- Goal of the exercise -
Below are records; how many of their lines hold the string "concorrência"? Reply with nothing but the number.

- Available data -
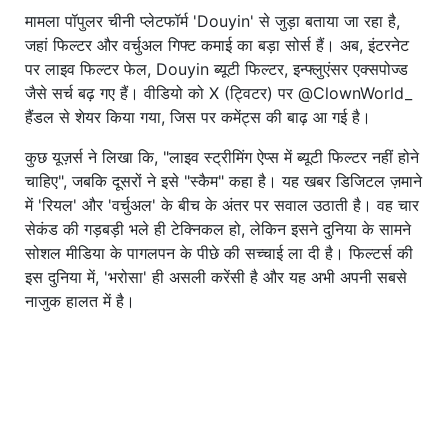
मामला पॉपुलर चीनी प्लेटफॉर्म 'Douyin' से जुड़ा बताया जा रहा है,
जहां फिल्टर और वर्चुअल गिफ्ट कमाई का बड़ा सोर्स हैं। अब, इंटरनेट
पर लाइव फिल्टर फेल, Douyin ब्यूटी फिल्टर, इन्फ्लुएंसर एक्सपोज्ड
जैसे सर्च बढ़ गए हैं। वीडियो को X (ट्विटर) पर @ClownWorld_
हैंडल से शेयर किया गया, जिस पर कमेंट्स की बाढ़ आ गई है।
कुछ यूज़र्स ने लिखा कि, "लाइव स्ट्रीमिंग ऐप्स में ब्यूटी फिल्टर नहीं होने
चाहिए", जबकि दूसरों ने इसे "स्कैम" कहा है। यह खबर डिजिटल ज़माने
में 'रियल' और 'वर्चुअल' के बीच के अंतर पर सवाल उठाती है। वह चार
सेकंड की गड़बड़ी भले ही टेक्निकल हो, लेकिन इसने दुनिया के सामने
सोशल मीडिया के पागलपन के पीछे की सच्चाई ला दी है। फिल्टर्स की
इस दुनिया में, 'भरोसा' ही असली करेंसी है और यह अभी अपनी सबसे
नाजुक हालत में है।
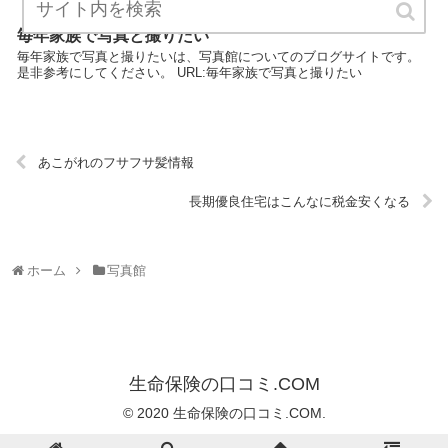
毎年家族で写真と撮りたい
毎年家族で写真と撮りたいは、写真館についてのブログサイトです。
是非参考にしてください。 URL:毎年家族で写真と撮りたい
あこがれのフサフサ髪情報
長期優良住宅はこんなに税金安くなる
ホーム
写真館
生命保険の口コミ.COM
© 2020 生命保険の口コミ.COM.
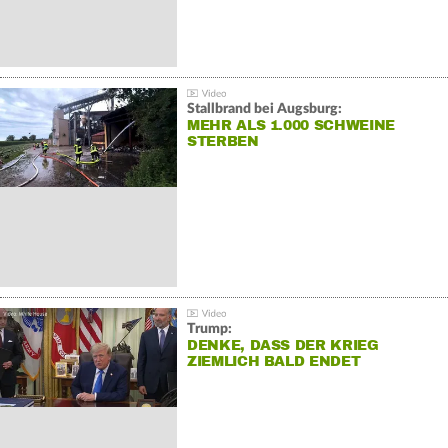
Stallbrand bei Augsburg:
MEHR ALS 1.000 SCHWEINE
STERBEN
Trump:
DENKE, DASS DER KRIEG
ZIEMLICH BALD ENDET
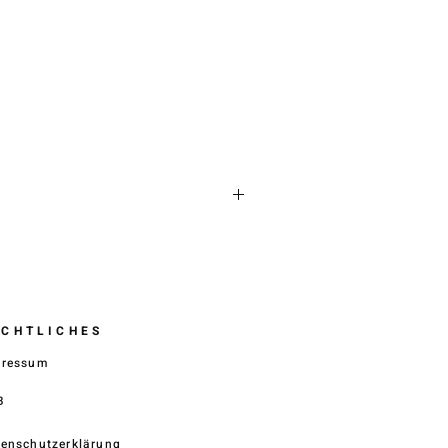
ECHTLICHES
pressum
B
enschutzerklärung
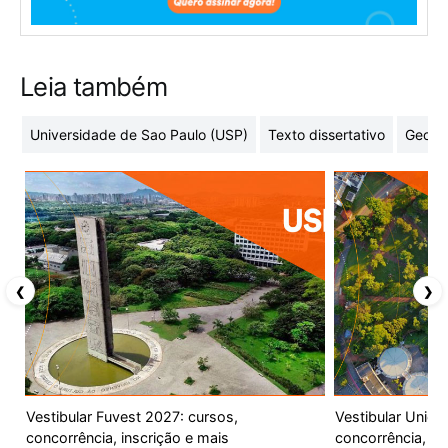
Leia também
Universidade de Sao Paulo (USP)
Texto dissertativo
Geome
❮
❯
Vestibular Fuvest 2027: cursos,
Vestibular Unic
concorrência, inscrição e mais
concorrência, ca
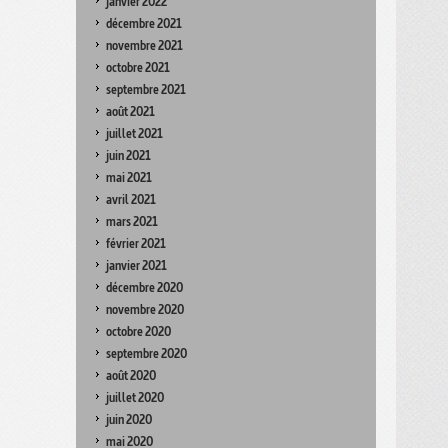
janvier 2022
décembre 2021
novembre 2021
octobre 2021
septembre 2021
août 2021
juillet 2021
juin 2021
mai 2021
avril 2021
mars 2021
février 2021
janvier 2021
décembre 2020
novembre 2020
octobre 2020
septembre 2020
août 2020
juillet 2020
juin 2020
mai 2020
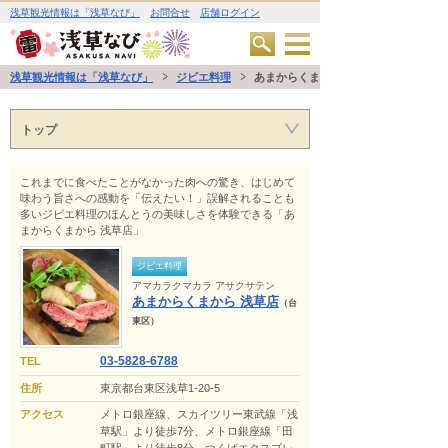
浅草観光情報は「浅草なび」
お問合せ
店舗ログイン
浅草観光情報は「浅草なび」
ジビエ料理
あまからくまから 浅草店
トップ
これまでに食べたことがなかった肉への驚き、はじめて
味わう旨さへの感動を「伝えたい！」誤解されることも
多いジビエ料理のほんとうの美味しさを体験できる「あ
まからくまから 浅草店」
ジビエ料理
アマカラクマカラ アサクサテン
あまからくまから 浅草店
（台
東区）
03-5828-6788
TEL
住所
東京都台東区浅草1-20-5
アクセス
メトロ銀座線、スカイツリー東武線「浅
草駅」より徒歩7分、メトロ銀座線「田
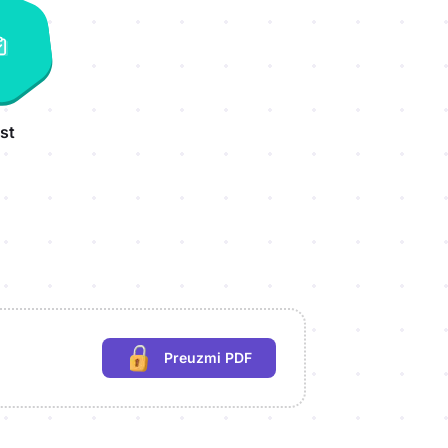
st
Preuzmi PDF
(potrebna prijava)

- Task result -
2